– 11 of the best films to watch this October – The buried ship found on an English estate However, the actual digging was planned and carried out by archaeologists from the University of Leicester and now the university is up in arms at its depiction in the film, written by Steve Coogan and Jeff Pope and starring Sally Hawkins as Langley and Coogan as her ex-husband John. She was the driving force behind an excavation carried out in a car park in Leicester in 2012 which, incredibly, uncovered the bones of the last Plantagenet king.

Released today in UK cinemas, after premiering at the Toronto Film Festival last month, The Lost King is based on the extraordinary real-life story of amateur historian Philippa Langley's search for the lost remains of Richard III.

But the character of Basil Brown needs no fictionalized drama.It would be an irony that Shakespeare might have appreciated if a film revolving around a quest to clear the name of one Richard were to tarnish the name of another. Other events like the dramatic cave in are also fictionalized. His relationship with Piggot, therefore, veers into historical drama-fiction that includes but diverges from historical facts. The only entirely fictional character in The Dig is Rory (Johnny Flynn).
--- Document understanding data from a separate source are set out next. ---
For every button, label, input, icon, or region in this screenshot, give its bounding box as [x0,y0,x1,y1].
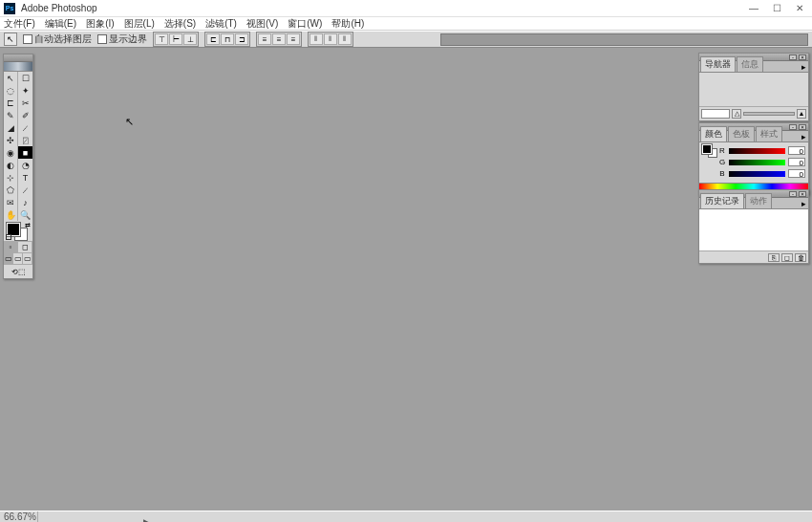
r-slider[interactable] [729,148,785,154]
menu-select[interactable]: 选择(S) [164,17,196,31]
panel-close-icon[interactable]: × [799,124,806,130]
app-title: Adobe Photoshop [21,3,749,13]
tab-swatches[interactable]: 色板 [728,126,755,141]
app-logo-icon: Ps [4,3,15,14]
type-tool[interactable]: T [18,171,32,184]
panel-close-icon[interactable]: × [799,54,806,60]
lasso-tool[interactable]: ◌ [4,84,18,97]
tab-actions[interactable]: 动作 [745,193,772,208]
align-right-button[interactable]: ⊐ [235,33,248,45]
menu-edit[interactable]: 编辑(E) [45,17,76,31]
dist-hcenter-button[interactable]: ⫴ [324,33,337,45]
g-slider[interactable] [729,160,785,165]
history-list[interactable] [699,209,808,251]
panel-menu-icon[interactable]: ▸ [801,132,806,141]
stamp-tool[interactable]: ◢ [4,121,18,134]
zoom-slider[interactable] [743,112,795,116]
screen-full-button[interactable]: ▭ [23,253,32,264]
brush-tool[interactable]: ✎ [4,109,18,121]
direct-select-tool[interactable]: ◔ [18,159,32,171]
panel-close-icon[interactable]: × [799,191,806,197]
blur-tool[interactable]: ◉ [4,146,18,159]
new-doc-from-state-button[interactable]: ⎘ [768,253,780,262]
menu-filter[interactable]: 滤镜(T) [205,17,237,31]
jump-to-imageready[interactable]: ⟲⬚ [4,265,32,278]
screen-full-menu-button[interactable]: ▭ [13,253,23,264]
b-slider[interactable] [729,171,785,177]
tab-color[interactable]: 颜色 [700,126,727,141]
zoom-readout[interactable]: 66.67% [0,511,38,522]
maximize-button[interactable]: ☐ [772,4,781,13]
workspace[interactable]: ↖ ↖☐ ◌✦ ⊏✂ ✎✐ ◢⟋ ✣⍁ ◉■ ◐◔ ⊹T ⬠⟋ ✉♪ ✋🔍 ⇄ … [0,48,812,511]
screen-standard-button[interactable]: ▭ [4,253,13,264]
wand-tool[interactable]: ✦ [18,84,32,97]
show-bounds-checkbox[interactable]: 显示边界 [97,33,147,46]
dist-bottom-button[interactable]: ≡ [287,33,300,45]
toolbox-titlebar[interactable] [4,54,32,62]
default-colors-icon[interactable] [6,234,11,240]
standard-mode-button[interactable]: ▫ [4,242,18,252]
zoom-tool[interactable]: 🔍 [18,208,32,221]
zoom-out-button[interactable]: △ [732,109,741,119]
gradient-tool[interactable]: ⍁ [18,134,32,146]
b-value[interactable]: 0 [788,169,805,178]
tab-info[interactable]: 信息 [737,56,763,72]
palette-well[interactable] [440,33,808,46]
menu-help[interactable]: 帮助(H) [331,17,364,31]
slice-tool[interactable]: ✂ [18,97,32,109]
minimize-button[interactable]: — [749,4,759,13]
dist-right-button[interactable]: ⫴ [338,33,352,45]
eraser-tool[interactable]: ✣ [4,134,18,146]
align-vcenter-button[interactable]: ⊢ [169,33,182,45]
close-button[interactable]: ✕ [795,4,804,13]
zoom-in-button[interactable]: ▲ [797,109,806,119]
g-value[interactable]: 0 [788,158,805,166]
panel-menu-icon[interactable]: ▸ [801,199,806,208]
panel-minimize-icon[interactable]: - [789,124,797,130]
line-tool[interactable]: ⟋ [18,184,32,196]
color-swatch[interactable]: ⇄ [4,221,32,242]
menu-file[interactable]: 文件(F) [4,17,35,31]
pen-tool[interactable]: ⊹ [4,171,18,184]
dist-top-button[interactable]: ≡ [258,33,271,45]
dodge-tool[interactable]: ■ [18,146,32,159]
navigator-preview[interactable] [699,73,808,107]
crop-tool[interactable]: ⊏ [4,97,18,109]
align-bottom-button[interactable]: ⊥ [183,33,197,45]
move-tool[interactable]: ↖ [4,72,18,84]
panel-menu-icon[interactable]: ▸ [801,62,806,72]
delete-state-button[interactable]: 🗑 [795,253,806,262]
color-mini-swatch[interactable] [702,144,716,158]
swap-colors-icon[interactable]: ⇄ [25,222,31,229]
hand-tool[interactable]: ✋ [4,208,18,221]
tab-navigator[interactable]: 导航器 [700,56,736,72]
menu-image[interactable]: 图象(I) [86,17,114,31]
r-value[interactable]: 0 [788,146,805,155]
quickmask-mode-button[interactable]: ◻ [18,242,32,252]
distribute-group-2: ⫴ ⫴ ⫴ [308,32,353,47]
tab-history[interactable]: 历史记录 [700,193,744,208]
align-hcenter-button[interactable]: ⊓ [221,33,234,45]
history-brush-tool[interactable]: ⟋ [18,121,32,134]
tab-styles[interactable]: 样式 [756,126,782,141]
pencil-tool[interactable]: ✐ [18,109,32,121]
align-left-button[interactable]: ⊏ [206,33,220,45]
path-tool[interactable]: ◐ [4,159,18,171]
shape-tool[interactable]: ⬠ [4,184,18,196]
panel-minimize-icon[interactable]: - [789,191,797,197]
new-snapshot-button[interactable]: ◻ [781,253,793,262]
marquee-tool[interactable]: ☐ [18,72,32,84]
dist-vcenter-button[interactable]: ≡ [272,33,286,45]
menu-window[interactable]: 窗口(W) [288,17,322,31]
current-tool-icon[interactable]: ↖ [4,33,17,46]
panel-minimize-icon[interactable]: - [789,54,797,60]
align-top-button[interactable]: ⊤ [155,33,168,45]
eyedropper-tool[interactable]: ♪ [18,196,32,208]
dist-left-button[interactable]: ⫴ [310,33,323,45]
menu-view[interactable]: 视图(V) [246,17,278,31]
menu-layer[interactable]: 图层(L) [124,17,155,31]
auto-select-checkbox[interactable]: 自动选择图层 [23,33,92,46]
notes-tool[interactable]: ✉ [4,196,18,208]
zoom-input[interactable] [701,109,730,119]
status-menu-arrow-icon[interactable]: ▶ [143,517,150,523]
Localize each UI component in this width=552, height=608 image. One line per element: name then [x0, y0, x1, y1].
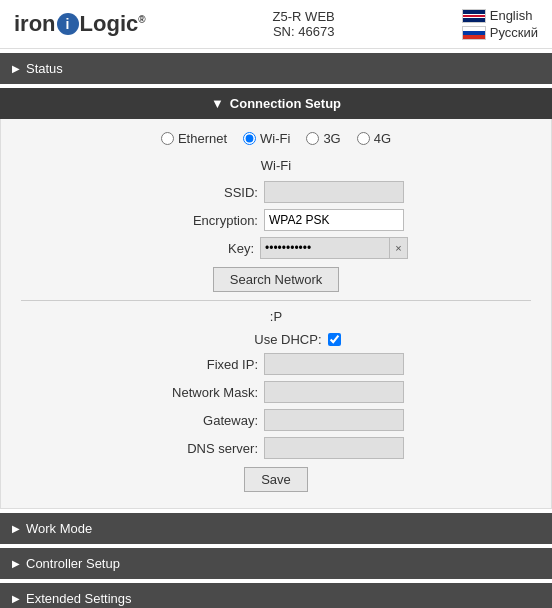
fixed-ip-label: Fixed IP: [148, 357, 258, 372]
work-mode-arrow-icon: ▶ [12, 523, 20, 534]
work-mode-header[interactable]: ▶ Work Mode [0, 513, 552, 544]
header: iron i Logic® Z5-R WEB SN: 46673 English… [0, 0, 552, 49]
device-info: Z5-R WEB SN: 46673 [273, 9, 335, 39]
key-row: Key: × [1, 237, 551, 259]
network-mask-label: Network Mask: [148, 385, 258, 400]
search-network-button[interactable]: Search Network [213, 267, 339, 292]
controller-setup-section: ▶ Controller Setup [0, 548, 552, 579]
controller-setup-header[interactable]: ▶ Controller Setup [0, 548, 552, 579]
logo-text: iron [14, 11, 56, 37]
extended-settings-label: Extended Settings [26, 591, 132, 606]
ip-section: :P Use DHCP: Fixed IP: Network Mask: Gat [1, 309, 551, 459]
use-dhcp-row: Use DHCP: [1, 332, 551, 347]
logo-icon: i [57, 13, 79, 35]
connection-setup-header[interactable]: ▼ Connection Setup [0, 88, 552, 119]
connection-setup-label: Connection Setup [230, 96, 341, 111]
extended-settings-section: ▶ Extended Settings [0, 583, 552, 608]
connection-setup-section: ▼ Connection Setup Ethernet Wi-Fi 3G 4G … [0, 88, 552, 509]
use-dhcp-label: Use DHCP: [212, 332, 322, 347]
controller-setup-label: Controller Setup [26, 556, 120, 571]
extended-settings-arrow-icon: ▶ [12, 593, 20, 604]
flag-uk-icon [462, 9, 486, 23]
network-type-group: Ethernet Wi-Fi 3G 4G [1, 131, 551, 146]
dhcp-checkbox-group [328, 333, 341, 346]
work-mode-section: ▶ Work Mode [0, 513, 552, 544]
3g-option[interactable]: 3G [306, 131, 340, 146]
ssid-input[interactable] [264, 181, 404, 203]
network-mask-row: Network Mask: [1, 381, 551, 403]
dhcp-checkbox[interactable] [328, 333, 341, 346]
status-label: Status [26, 61, 63, 76]
encryption-label: Encryption: [148, 213, 258, 228]
ethernet-radio[interactable] [161, 132, 174, 145]
network-mask-input[interactable] [264, 381, 404, 403]
flag-ru-icon [462, 26, 486, 40]
language-selector: English Русский [462, 8, 538, 40]
serial-number: SN: 46673 [273, 24, 335, 39]
3g-radio[interactable] [306, 132, 319, 145]
work-mode-label: Work Mode [26, 521, 92, 536]
ip-label: :P [1, 309, 551, 324]
connection-setup-arrow-icon: ▼ [211, 96, 224, 111]
lang-russian-label: Русский [490, 25, 538, 40]
lang-english[interactable]: English [462, 8, 533, 23]
key-label: Key: [144, 241, 254, 256]
wifi-label: Wi-Fi [260, 131, 290, 146]
fixed-ip-row: Fixed IP: [1, 353, 551, 375]
status-section: ▶ Status [0, 53, 552, 84]
key-clear-button[interactable]: × [390, 237, 408, 259]
dns-server-row: DNS server: [1, 437, 551, 459]
extended-settings-header[interactable]: ▶ Extended Settings [0, 583, 552, 608]
controller-setup-arrow-icon: ▶ [12, 558, 20, 569]
ethernet-label: Ethernet [178, 131, 227, 146]
fixed-ip-input[interactable] [264, 353, 404, 375]
status-arrow-icon: ▶ [12, 63, 20, 74]
logo: iron i Logic® [14, 11, 146, 37]
4g-option[interactable]: 4G [357, 131, 391, 146]
encryption-row: Encryption: [1, 209, 551, 231]
dns-server-input[interactable] [264, 437, 404, 459]
search-network-row: Search Network [1, 267, 551, 292]
key-input[interactable] [260, 237, 390, 259]
device-name: Z5-R WEB [273, 9, 335, 24]
ethernet-option[interactable]: Ethernet [161, 131, 227, 146]
connection-setup-content: Ethernet Wi-Fi 3G 4G Wi-Fi SSID: Encryp [0, 119, 552, 509]
encryption-input[interactable] [264, 209, 404, 231]
gateway-row: Gateway: [1, 409, 551, 431]
4g-label: 4G [374, 131, 391, 146]
divider [21, 300, 531, 301]
gateway-input[interactable] [264, 409, 404, 431]
logo-text2: Logic® [80, 11, 146, 37]
gateway-label: Gateway: [148, 413, 258, 428]
ssid-label: SSID: [148, 185, 258, 200]
key-input-group: × [260, 237, 408, 259]
save-button[interactable]: Save [244, 467, 308, 492]
4g-radio[interactable] [357, 132, 370, 145]
wifi-option[interactable]: Wi-Fi [243, 131, 290, 146]
ssid-row: SSID: [1, 181, 551, 203]
lang-english-label: English [490, 8, 533, 23]
status-header[interactable]: ▶ Status [0, 53, 552, 84]
save-row: Save [1, 467, 551, 492]
wifi-radio[interactable] [243, 132, 256, 145]
wifi-section-label: Wi-Fi [1, 158, 551, 173]
3g-label: 3G [323, 131, 340, 146]
lang-russian[interactable]: Русский [462, 25, 538, 40]
dns-server-label: DNS server: [148, 441, 258, 456]
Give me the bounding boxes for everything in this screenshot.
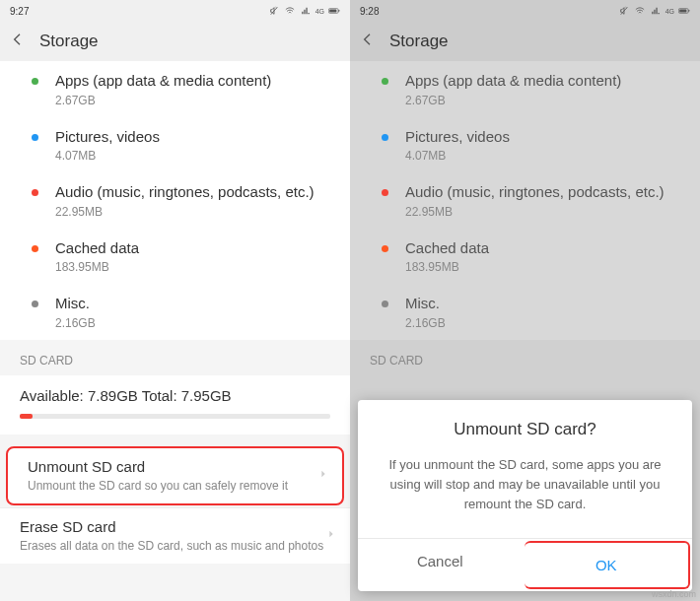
svg-rect-5 bbox=[688, 10, 689, 12]
dialog-buttons: Cancel OK bbox=[358, 538, 692, 591]
screen-left: 9:27 4G Storage Apps (app data & media c… bbox=[0, 0, 350, 601]
item-size: 22.95MB bbox=[55, 205, 315, 219]
status-bar: 9:28 4G bbox=[350, 0, 700, 22]
dot-icon bbox=[32, 134, 38, 141]
item-title: Cached data bbox=[405, 238, 489, 258]
mute-icon bbox=[618, 6, 630, 16]
chevron-left-icon bbox=[10, 32, 26, 47]
item-size: 183.95MB bbox=[55, 260, 139, 274]
signal-icon bbox=[300, 6, 312, 16]
dot-icon bbox=[382, 78, 388, 85]
list-item-misc: Misc.2.16GB bbox=[350, 284, 700, 340]
dot-icon bbox=[382, 300, 388, 307]
sd-card-section-label: SD CARD bbox=[350, 340, 700, 375]
clock: 9:27 bbox=[10, 6, 29, 17]
unmount-desc: Unmount the SD card so you can safely re… bbox=[28, 478, 322, 494]
erase-desc: Erases all data on the SD card, such as … bbox=[20, 538, 330, 554]
wifi-icon bbox=[634, 6, 646, 16]
list-item-cached: Cached data183.95MB bbox=[350, 229, 700, 285]
list-item-audio: Audio (music, ringtones, podcasts, etc.)… bbox=[350, 172, 700, 229]
list-item-pictures: Pictures, videos4.07MB bbox=[350, 117, 700, 173]
status-icons: 4G bbox=[268, 6, 340, 16]
item-title: Apps (app data & media content) bbox=[55, 71, 271, 91]
battery-icon bbox=[328, 6, 340, 16]
chevron-right-icon bbox=[318, 467, 328, 485]
item-size: 2.67GB bbox=[405, 94, 621, 107]
storage-list: Apps (app data & media content)2.67GB Pi… bbox=[350, 61, 700, 340]
list-item-pictures[interactable]: Pictures, videos4.07MB bbox=[0, 117, 350, 173]
status-bar: 9:27 4G bbox=[0, 0, 350, 22]
sd-card-info: Available: 7.89GB Total: 7.95GB bbox=[0, 375, 350, 434]
signal-icon bbox=[650, 6, 662, 16]
svg-rect-4 bbox=[679, 9, 686, 12]
item-size: 2.67GB bbox=[55, 94, 271, 107]
item-size: 4.07MB bbox=[55, 149, 160, 163]
unmount-title: Unmount SD card bbox=[28, 458, 322, 475]
page-title: Storage bbox=[39, 32, 99, 51]
chevron-right-icon bbox=[326, 527, 336, 545]
ok-button[interactable]: OK bbox=[525, 541, 691, 589]
list-item-apps: Apps (app data & media content)2.67GB bbox=[350, 61, 700, 117]
dialog-message: If you unmount the SD card, some apps yo… bbox=[358, 455, 692, 538]
list-item-audio[interactable]: Audio (music, ringtones, podcasts, etc.)… bbox=[0, 172, 350, 229]
dot-icon bbox=[32, 78, 38, 85]
storage-bar bbox=[20, 414, 330, 419]
item-title: Misc. bbox=[55, 294, 96, 313]
dot-icon bbox=[382, 189, 388, 196]
item-title: Audio (music, ringtones, podcasts, etc.) bbox=[405, 182, 665, 202]
list-item-misc[interactable]: Misc.2.16GB bbox=[0, 284, 350, 340]
screen-right: 9:28 4G Storage Apps (app data & media c… bbox=[350, 0, 700, 601]
item-size: 22.95MB bbox=[405, 205, 665, 219]
dot-icon bbox=[382, 245, 388, 252]
sd-card-section-label: SD CARD bbox=[0, 340, 350, 375]
watermark: wsxdn.com bbox=[652, 589, 696, 599]
wifi-icon bbox=[284, 6, 296, 16]
item-title: Pictures, videos bbox=[405, 127, 510, 147]
storage-bar-fill bbox=[20, 414, 33, 419]
item-size: 2.16GB bbox=[405, 316, 446, 330]
unmount-dialog: Unmount SD card? If you unmount the SD c… bbox=[358, 400, 692, 591]
item-title: Pictures, videos bbox=[55, 127, 160, 147]
svg-rect-1 bbox=[329, 9, 336, 12]
dot-icon bbox=[382, 134, 388, 141]
battery-icon bbox=[678, 6, 690, 16]
erase-sd-card-button[interactable]: Erase SD card Erases all data on the SD … bbox=[0, 508, 350, 564]
item-size: 2.16GB bbox=[55, 316, 96, 330]
storage-list: Apps (app data & media content)2.67GB Pi… bbox=[0, 61, 350, 340]
header: Storage bbox=[0, 22, 350, 61]
cancel-button[interactable]: Cancel bbox=[358, 539, 523, 591]
status-icons: 4G bbox=[618, 6, 690, 16]
divider bbox=[0, 434, 350, 444]
page-title: Storage bbox=[389, 32, 449, 51]
list-item-cached[interactable]: Cached data183.95MB bbox=[0, 229, 350, 285]
network-label: 4G bbox=[315, 8, 324, 15]
item-title: Cached data bbox=[55, 238, 139, 258]
svg-rect-2 bbox=[338, 10, 339, 12]
header: Storage bbox=[350, 22, 700, 61]
dot-icon bbox=[32, 300, 38, 307]
list-item-apps[interactable]: Apps (app data & media content)2.67GB bbox=[0, 61, 350, 117]
item-size: 4.07MB bbox=[405, 149, 510, 163]
back-button[interactable] bbox=[10, 32, 26, 51]
network-label: 4G bbox=[665, 8, 674, 15]
dialog-title: Unmount SD card? bbox=[358, 420, 692, 439]
dot-icon bbox=[32, 245, 38, 252]
item-title: Apps (app data & media content) bbox=[405, 71, 621, 91]
erase-title: Erase SD card bbox=[20, 518, 330, 535]
unmount-sd-card-button[interactable]: Unmount SD card Unmount the SD card so y… bbox=[6, 446, 344, 505]
chevron-left-icon bbox=[360, 32, 376, 47]
mute-icon bbox=[268, 6, 280, 16]
item-title: Misc. bbox=[405, 294, 446, 313]
item-title: Audio (music, ringtones, podcasts, etc.) bbox=[55, 182, 315, 202]
sd-available-total: Available: 7.89GB Total: 7.95GB bbox=[20, 387, 330, 404]
back-button[interactable] bbox=[360, 32, 376, 51]
item-size: 183.95MB bbox=[405, 260, 489, 274]
dot-icon bbox=[32, 189, 38, 196]
clock: 9:28 bbox=[360, 6, 379, 17]
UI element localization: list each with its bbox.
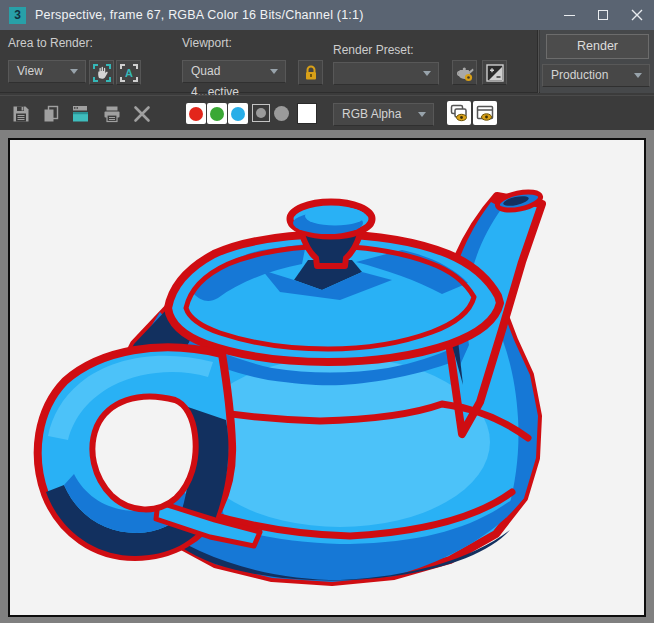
chevron-down-icon (70, 69, 78, 74)
alpha-channel-button[interactable] (274, 106, 289, 121)
copy-icon (41, 104, 61, 124)
toggle-ui-icon (475, 103, 495, 123)
clone-window-button[interactable] (70, 103, 92, 125)
exposure-icon (486, 64, 504, 82)
auto-region-button[interactable]: A (116, 60, 141, 85)
chevron-down-icon (634, 73, 642, 78)
area-to-render-label: Area to Render: (8, 36, 93, 50)
svg-text:A: A (125, 67, 133, 79)
chevron-down-icon (423, 71, 431, 76)
render-preset-dropdown[interactable] (333, 62, 439, 85)
pan-region-icon (92, 63, 112, 83)
window-title: Perspective, frame 67, RGBA Color 16 Bit… (35, 8, 364, 22)
chevron-down-icon (418, 112, 426, 117)
maximize-icon (598, 10, 608, 20)
toggle-overlays-icon (449, 103, 469, 123)
close-x-icon (132, 104, 152, 124)
rendered-frame-window: 3 Perspective, frame 67, RGBA Color 16 B… (0, 0, 654, 623)
save-icon (11, 104, 31, 124)
toggle-overlays-button[interactable] (447, 101, 471, 125)
clone-window-icon (70, 103, 92, 125)
close-button[interactable] (620, 0, 654, 30)
toggle-ui-button[interactable] (473, 101, 497, 125)
viewport-dropdown[interactable]: Quad 4...ective (182, 60, 286, 83)
green-channel-button[interactable] (207, 103, 227, 124)
green-channel-icon (210, 107, 224, 121)
render-mode-dropdown[interactable]: Production (542, 64, 650, 87)
window-controls (552, 0, 654, 30)
minimize-button[interactable] (552, 0, 586, 30)
red-channel-button[interactable] (186, 103, 206, 124)
blue-channel-button[interactable] (228, 103, 248, 124)
area-to-render-dropdown[interactable]: View (8, 60, 86, 83)
chevron-down-icon (270, 69, 278, 74)
render-preset-label: Render Preset: (333, 43, 414, 57)
monochrome-icon (256, 108, 266, 118)
close-icon (631, 9, 643, 21)
teapot-lid (168, 202, 500, 362)
render-panel: Render Production (540, 30, 654, 93)
teapot-handle (38, 347, 260, 557)
render-button[interactable]: Render (546, 34, 649, 59)
copy-image-button[interactable] (40, 103, 62, 125)
print-image-button[interactable] (101, 103, 123, 125)
background-color-swatch[interactable] (297, 103, 317, 124)
viewport-value: Quad 4...ective (191, 64, 239, 99)
pan-region-button[interactable] (89, 60, 114, 85)
environment-exposure-button[interactable] (482, 60, 507, 85)
toolbar-divider (537, 30, 539, 93)
channel-display-dropdown[interactable]: RGB Alpha (333, 103, 434, 126)
canvas-frame (0, 130, 654, 623)
print-icon (102, 104, 122, 124)
toolbar-row-2: RGB Alpha (0, 95, 654, 130)
lock-icon (302, 64, 320, 82)
lock-viewport-button[interactable] (298, 60, 323, 85)
minimize-icon (564, 15, 575, 16)
save-image-button[interactable] (10, 103, 32, 125)
app-icon: 3 (9, 7, 26, 24)
area-to-render-value: View (17, 64, 43, 78)
blue-channel-icon (231, 107, 245, 121)
rendered-teapot-image (10, 140, 644, 615)
maximize-button[interactable] (586, 0, 620, 30)
channel-display-value: RGB Alpha (342, 107, 401, 121)
render-mode-value: Production (551, 68, 608, 82)
red-channel-icon (189, 107, 203, 121)
viewport-label: Viewport: (182, 36, 232, 50)
render-canvas[interactable] (8, 138, 646, 617)
monochrome-button[interactable] (252, 104, 270, 122)
titlebar: 3 Perspective, frame 67, RGBA Color 16 B… (0, 0, 654, 30)
clear-image-button[interactable] (131, 103, 153, 125)
auto-region-icon: A (119, 63, 139, 83)
render-setup-teapot-icon (454, 62, 476, 84)
render-setup-button[interactable] (452, 60, 477, 85)
toolbar-row-1: Area to Render: View A Viewport: Quad 4.… (0, 30, 654, 93)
The Dig fictionalizes some character relationships. The objects intimated a rich Anglo-Saxon culture, which, at the time of its discovery, greatly enhanced historians' limited knowledge of so called “Dark Ages” Europe. The funeral itself would have been an enormous occasion, and the was so enormous, it could probably be seen from the river below when people sailed by.”īrown’s excavations yielded 263 objects from the ship, including valuables, armor, tools, and weapons.

We can imagine it involved huge groups of people. “The very act of dragging a ship up from the river downhill, digging a hole big enough to contain the ship, and building the burial chamber, is almost like a piece of theater.